Suara bersin patah-patah yang cukup terdengar melengking berhasil mengalihkan fokus Lanang dan Padma. Kepala mereka bergerak bersamaan ke sumber bunyi.

Padma pun berdeham. "itu, kucingnya ibu—"

Bersin terakhir ditutup dengan suara yang lebih besar. Lantas Lanang beranjak untuk memastikan sendiri peliharaan Padma di bawah meja kasir. Sosok jangkung itu menunduk, hingga pandangnya bersirobok dengan manik bulat milik Rindu yang berair. Sebuah cengiran canggung pun terpatri pada rupa lucu gadis itu.

"Oh ... ini kucingnya, bu?" Lanang bercangkung tepat di hadapan Rindu. "Jam segini bukannya kerja malah main petak umpet."

"Minggir!" Rindu menyundul Lanang dengan kepalanya untuk berusaha kabur. Namun, lengannya ditahan oleh tangan besar pria itu, sembari perlahan berdiri.

"Sebentar, kamu mau ke mana?" Sejenak Lanang mengerjap karena keningnya terasa berdenyut nyeri, sepertinya kepala Rindu terbuat dari batu marmer.

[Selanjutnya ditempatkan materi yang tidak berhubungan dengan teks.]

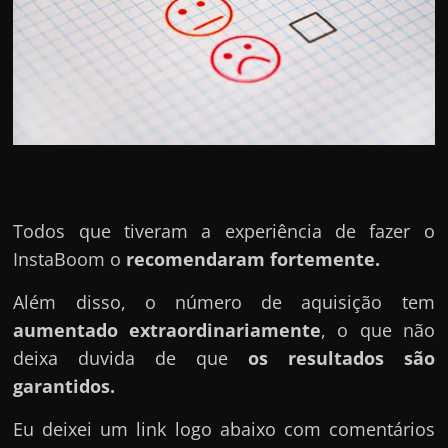
Todos que tiveram a experiência de fazer o
InstaBoom o
recomendaram fortemente.
Além disso, o número de aquisição tem
aumentado extraordinariamente
, o que não
deixa duvida de que
os resultados são
garantidos.
Eu deixei um link logo abaixo com comentários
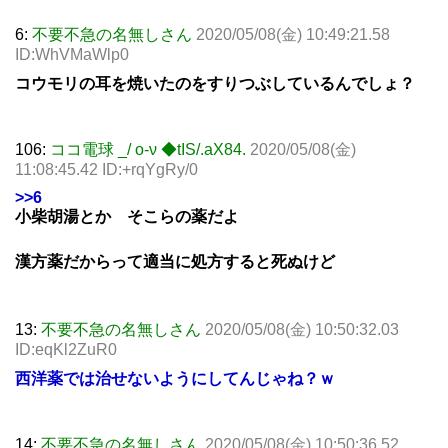
6:
不要不急の名無しさん
2020/05/08(金) 10:49:21.58
ID:WhVMaWlp0
コウモリの耳を焼いたのをすりつぶしているんでしょ？
106:
ココ電球 _/ o-ν ◆tIS/.aX84.
2020/05/08(金)
11:08:45.42 ID:+rqYgRy/0
>>6
小柴胡湯とか そこらの薬だよ
漢方薬だからって適当に処方すると死ぬけど
13:
不要不急の名無しさん
2020/05/08(金) 10:50:32.03
ID:eqKl2ZuR0
西洋薬では治せないようにしてんじゃね？ｗ
14:
不要不急の名無しさん
2020/05/08(金) 10:50:36.52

Dari luar gerai terlihat dua orang melongok seperti mengecek keadaan, lantas membuat Padma mengalihkan fokus. Sudah waktunya membuka gerai lagi. Ia pun beranjak untuk segera melayani pelanggan yang datang.

"Anggap aja gue nggak denger apa-apa," cetus Rindu sambil berusaha melepaskan genggaman Lanang. Pria itu menariknya hingga duduk berhadapan di meja dekat jendela.

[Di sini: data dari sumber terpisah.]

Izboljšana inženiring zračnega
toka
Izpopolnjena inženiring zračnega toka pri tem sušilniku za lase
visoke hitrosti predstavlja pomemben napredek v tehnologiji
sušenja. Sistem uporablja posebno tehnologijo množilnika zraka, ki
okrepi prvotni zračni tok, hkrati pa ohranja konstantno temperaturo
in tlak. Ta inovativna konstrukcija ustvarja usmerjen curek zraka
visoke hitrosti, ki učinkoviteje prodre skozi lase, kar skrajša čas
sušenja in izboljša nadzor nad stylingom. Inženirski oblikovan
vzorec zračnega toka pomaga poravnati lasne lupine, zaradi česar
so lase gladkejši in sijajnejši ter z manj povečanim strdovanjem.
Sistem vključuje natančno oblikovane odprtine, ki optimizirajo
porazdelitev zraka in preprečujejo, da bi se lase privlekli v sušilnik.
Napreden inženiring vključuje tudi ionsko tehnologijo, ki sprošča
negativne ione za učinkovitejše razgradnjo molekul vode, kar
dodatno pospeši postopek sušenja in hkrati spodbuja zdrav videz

"Ngga bisa. Kamu dengar semuanya dan itu setara dengan nyawa saya." Suara bariton Lanang terdengar mengintimidasi. "Tapi sayangnya nyawa cuma ada satu, Rindu."

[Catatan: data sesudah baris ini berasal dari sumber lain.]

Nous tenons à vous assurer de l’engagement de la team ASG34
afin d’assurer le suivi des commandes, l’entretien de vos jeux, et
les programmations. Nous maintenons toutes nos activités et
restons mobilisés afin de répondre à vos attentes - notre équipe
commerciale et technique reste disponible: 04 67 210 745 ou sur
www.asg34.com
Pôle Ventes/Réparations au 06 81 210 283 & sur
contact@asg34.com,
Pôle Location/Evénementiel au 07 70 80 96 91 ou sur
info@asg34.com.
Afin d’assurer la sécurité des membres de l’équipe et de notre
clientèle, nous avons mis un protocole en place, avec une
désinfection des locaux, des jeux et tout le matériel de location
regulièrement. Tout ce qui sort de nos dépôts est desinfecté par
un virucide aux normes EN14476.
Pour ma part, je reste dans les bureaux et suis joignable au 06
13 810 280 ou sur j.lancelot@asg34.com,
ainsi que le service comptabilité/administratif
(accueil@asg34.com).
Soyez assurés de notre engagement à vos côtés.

"Nah, itu tau. Padahal waktu itu ada niatan akhirin hidup, tapi kenapa sekarang kayak sayang nyawa banget? Ke mana semangatnya buat mati? Berubah pikiran?" sarkas Rindu sembari menaikkan dagu.

"Ini berkaitan juga sama nama baik keluarga." Tanpa mengindahkan ucapan, Lanang menarik lengan Rindu mendekat. "Kayaknya kita perlu bernegosiasi."

"Nggak ada negosiasi apaanlah itu. Ribet! Gue nggak bakal buka mulut ke siapa pun. Lagian kalau ada niatan jelek juga dari kemarin lo udah gue viralin ke viewers, dengan bukti kartu nama eksklusif itu."

"Kamu lagi nyari keberadaan ibumu kan?" Lanang berujar telak, raut wajah Rindu mulai berubah menegang. "Nina Mukti Wibisono. Setiap potongan video yang kamu unggah selalu mengingatkan viewers-mu, mungkin aja ada yang kenal sama nama itu. Betul?"

Kepalan tangan Rindu semakan menguat.

"Saya bisa bantu. Mencari calon suamimu yang kabur itu then you can kick his ass (lalu kamu bisa menendang bokongnya), dan menemukan ibumu. Oh ya, hoodie saya juga masih ada di kamu."

Nah, itu! Hal penting yang Rindu lupakan adalah mengembalikan jaket Lanang yang ... entah sekarang berada di mana. Soal tawaran lainnya tentu sangat menggiurkan karena Rindu tidak hanya ingin menendang bokong Danu, tapi juga menarik rambutnya sampai botak, lalu menendang selangkangannya. Ditambah lagi bisa lebih efisien bila Lanang membantunya untuk mencari keberadaan sang ibu.

"Gimana?" Alias Lanang sangat ingin mengikat Rindu. Kelebihan yang katanya dapat melihat masa lalu dan masa depan itu juga tidak luput dari perhatiannya.

Rindu menarik napas dalam-dalam, kepalanya berdenyut memikirkan penawaran ini. Sedang tidak dalam keadaan prima membuatya berpikir lebih lama. "Lo cuma takut gue bakal bocor kan? Oke, nggak masalah, lagian itu juga menguntungkan buat gue. Tapi hoodie-nya, gue ... cari dulu."

"Oke." Lanang mengulum senyum tipis penuh makna. "Dan hoodie itu harus ketemu. Saya ngga mau terima kalau sampai lecet apa lagi bolong."

"Ya elah, gue ganti kalau sampai lecet. Berapa sih? Gue beliin sepuluh dengan warna yang sama."

Lanang kembali menegapkan tubuh diikuti anggukan pelan meremehkan. Sepertinya gadis itu lupa sedang berbicara dengan siapa. "Kalau nanti hoodie-nya hilang atau kamu ngga mampu ganti rugi, bayarannya dengan tubuhmu ya? Jadi partner tidur saya."